» Data provided
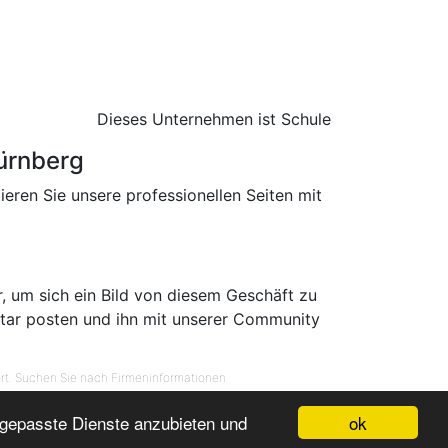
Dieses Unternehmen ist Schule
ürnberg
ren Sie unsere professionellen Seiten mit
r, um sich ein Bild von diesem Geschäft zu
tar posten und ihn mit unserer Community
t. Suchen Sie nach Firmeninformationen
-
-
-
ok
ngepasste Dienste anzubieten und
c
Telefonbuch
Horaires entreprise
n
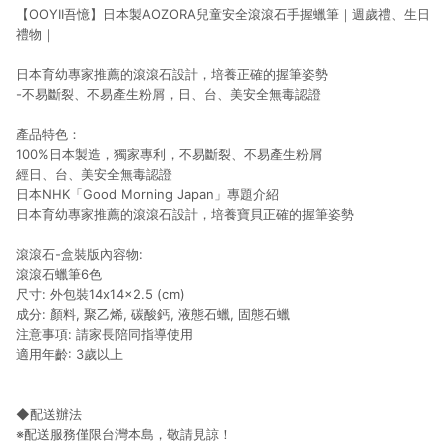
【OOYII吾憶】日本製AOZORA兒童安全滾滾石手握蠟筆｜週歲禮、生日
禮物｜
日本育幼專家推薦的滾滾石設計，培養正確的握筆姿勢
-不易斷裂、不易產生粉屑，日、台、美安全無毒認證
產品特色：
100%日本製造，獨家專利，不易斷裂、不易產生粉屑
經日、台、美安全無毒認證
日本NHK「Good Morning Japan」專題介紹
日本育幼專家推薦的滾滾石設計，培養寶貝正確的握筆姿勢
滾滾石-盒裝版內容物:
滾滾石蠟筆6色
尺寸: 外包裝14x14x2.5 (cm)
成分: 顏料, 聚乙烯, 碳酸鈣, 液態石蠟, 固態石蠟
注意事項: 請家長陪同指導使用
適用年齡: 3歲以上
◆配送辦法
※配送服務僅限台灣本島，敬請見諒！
==
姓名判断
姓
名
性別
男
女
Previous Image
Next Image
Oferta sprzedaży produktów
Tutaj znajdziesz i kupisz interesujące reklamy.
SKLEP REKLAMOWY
--
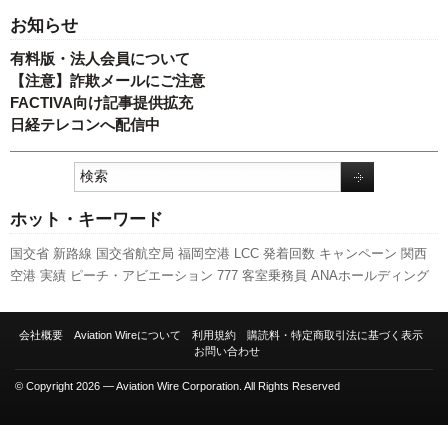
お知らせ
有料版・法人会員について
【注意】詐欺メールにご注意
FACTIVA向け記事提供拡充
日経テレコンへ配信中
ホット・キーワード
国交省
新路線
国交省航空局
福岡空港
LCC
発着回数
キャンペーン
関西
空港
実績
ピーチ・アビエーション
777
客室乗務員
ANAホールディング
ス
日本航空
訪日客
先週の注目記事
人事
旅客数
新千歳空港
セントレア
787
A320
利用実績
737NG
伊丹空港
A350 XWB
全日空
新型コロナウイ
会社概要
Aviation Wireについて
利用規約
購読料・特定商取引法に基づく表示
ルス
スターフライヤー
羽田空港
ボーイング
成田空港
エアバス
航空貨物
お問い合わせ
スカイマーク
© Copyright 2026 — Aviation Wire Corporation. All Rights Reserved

» Task prompt
Every line above from the line with "ピーチ・アビエーション" to the line with "All Rights Reserved", inclusive, must be returned exactly; no other line belongs in the reply.

» Solution to this exercise
ピーチ・アビエーション
777
客室乗務員
ANAホールディング
ス
日本航空
訪日客
先週の注目記事
人事
旅客数
新千歳空港
セントレア
787
A320
利用実績
737NG
伊丹空港
A350 XWB
全日空
新型コロナウイ
会社概要
Aviation Wireについて
利用規約
購読料・特定商取引法に基づく表示
ルス
スターフライヤー
羽田空港
ボーイング
成田空港
エアバス
航空貨物
お問い合わせ
スカイマーク
© Copyright 2026 — Aviation Wire Corporation. All Rights Reserved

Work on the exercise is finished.